Rocking block integrator
Download
single_block_integrator.tar.gz
How to execute
Assume you have successfully compiled the source. It has to be
executed from the command line, just typing:
./main_single_block x0 y0 t0 epsilon numiterates maximpacts
where:

(x0,y0,t0) is the initial condition. Note that time is included as variable.

epsilon is the perturbation parameter, the magnitude of the periodic forcing

numiterates (integer) is the maximum number of iterations of the stroboscopic map that we want to compute

maximpacts (integer) is the maximum number of iterations of the impact map that we want to compute
The values of the frequency of the forcing and the restitution
coefficient have to be set in the file "system_params.dat".
What will (should) the program do?
It will integrate the system until one of the following things occur:

The number of iterations by the strobosopic map reaches numiterates

The number of iterations of the impact map reaches maximpacts

The trajectory escapes to infinity. There is an internal parameter
("stop_tol") to decide this (see below).
Note that the first condition, 1., 2. or 3., that occurs will stop the
program. Hence, if one wishes necessary to compute an given number of
iterations of the stroboscopic map then set "maximpacts" to a very
high value to ensure that 1) occurs first (similarly for the impact
map).
What will the program return?
The program will create three files:

stroboscopoicmap.dat: Contains the iterates of the stroboscopic map

trajectory.dat: contains points to plot the timecontinuous trajectory.

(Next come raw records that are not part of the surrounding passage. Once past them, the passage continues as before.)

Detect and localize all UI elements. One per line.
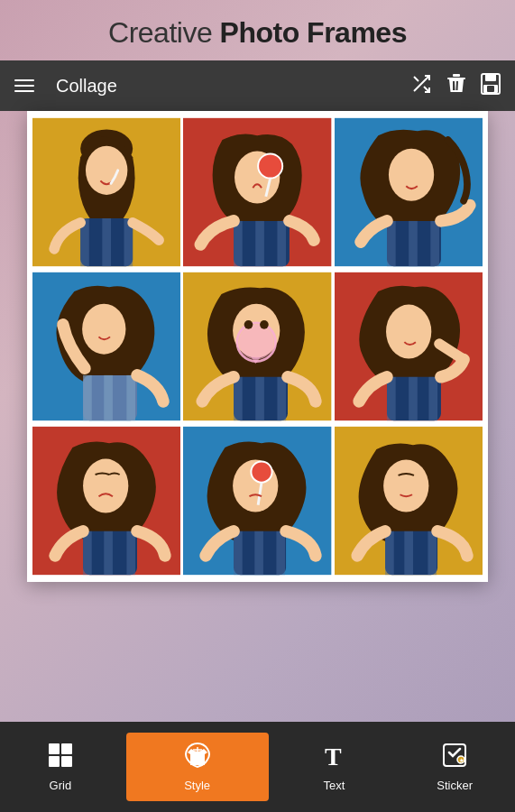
svg-point-29 [386,305,431,359]
grid-icon [47,742,74,773]
svg-point-37 [252,462,272,483]
collage-cell-2[interactable] [183,116,331,268]
collage-cell-6[interactable] [335,271,483,422]
svg-point-19 [82,304,125,355]
toolbar-actions [410,73,501,99]
svg-rect-41 [49,743,60,754]
svg-point-16 [389,149,434,201]
sticker-label: Sticker [437,779,473,792]
text-icon: T [320,742,347,773]
shuffle-icon[interactable] [410,73,432,99]
svg-point-27 [260,320,269,329]
nav-text[interactable]: T Text [274,733,395,801]
app-title: Creative Photo Frames [0,0,515,60]
svg-rect-43 [49,756,60,767]
svg-point-39 [383,460,428,512]
delete-icon[interactable] [446,73,466,99]
collage-grid [32,116,483,577]
svg-point-32 [83,459,128,513]
svg-rect-1 [453,74,460,77]
title-plain: Creative [108,16,220,49]
svg-point-25 [239,325,274,360]
collage-cell-4[interactable] [32,271,180,422]
grid-label: Grid [50,779,72,792]
text-label: Text [323,779,345,792]
svg-rect-44 [61,756,72,767]
collage-cell-3[interactable] [335,116,483,268]
nav-style[interactable]: Style [126,733,269,801]
toolbar-title: Collage [56,76,396,97]
svg-point-9 [86,146,127,195]
sticker-icon: ★ [441,742,468,773]
svg-rect-42 [61,743,72,754]
collage-cell-8[interactable] [183,425,331,577]
style-label: Style [184,779,210,792]
nav-grid[interactable]: Grid [0,733,121,801]
bottom-navigation: Grid Style T Text ★ [0,722,515,812]
collage-cell-7[interactable] [32,425,180,577]
title-bold: Photo Frames [220,16,407,49]
svg-rect-3 [485,74,496,81]
svg-point-14 [258,153,282,178]
collage-cell-1[interactable] [32,116,180,268]
svg-point-26 [244,320,253,329]
collage-cell-9[interactable] [335,425,483,577]
nav-sticker[interactable]: ★ Sticker [394,733,515,801]
svg-text:T: T [325,743,342,769]
style-icon [184,742,211,773]
svg-rect-5 [487,86,494,92]
toolbar: Collage [0,60,515,111]
save-icon[interactable] [481,73,501,99]
collage-cell-5[interactable] [183,271,331,422]
collage-wrapper [27,111,488,582]
svg-rect-0 [447,78,465,79]
menu-button[interactable] [14,79,34,92]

impactmap.dat: contains the iterates of the impacts map.
All three files will contain three columns: x y t
Note that these three files are removed at each execution. Make copies of them if you want to keep data.
How can I plot the results?
Gnuplot is an excellent option, but matlab would do the trick to.
There may be thousands of other options.
What parameters can be (easily) changed/tuned?
Basically all of them. These are set in the preamble of the file
"main_singleblock.cpp", and refer to plotting options, integration
options, tolerances for the Newton method and stopping conditions.
Note that if any is changed then to the program has to be recompiled.
All of them are described in the preamble of the main program. Of
course, the frequency (omega) and restitution coefficient (r), which
are given in the system_params.dat file can be changed at any time
without recompiling. Also the perturbation parameter (epsilon), the
initial conditions and the maximum number of iterates for the maps can
be also changed as desired, as they are the input parameters when
calling the main program. Note that, in principle, there is no need
to change anything in the "integrate_singleblock.cpp" file, which
contains the machinery.
Where are the differential equations written?
These are also given in "main_singleblock.cpp", just before the main
program starts. Non of the routines are using any property for these
equations, so they can be replaced by other ones, for instance the
nonlinear ones. One can also of course change the forcing too.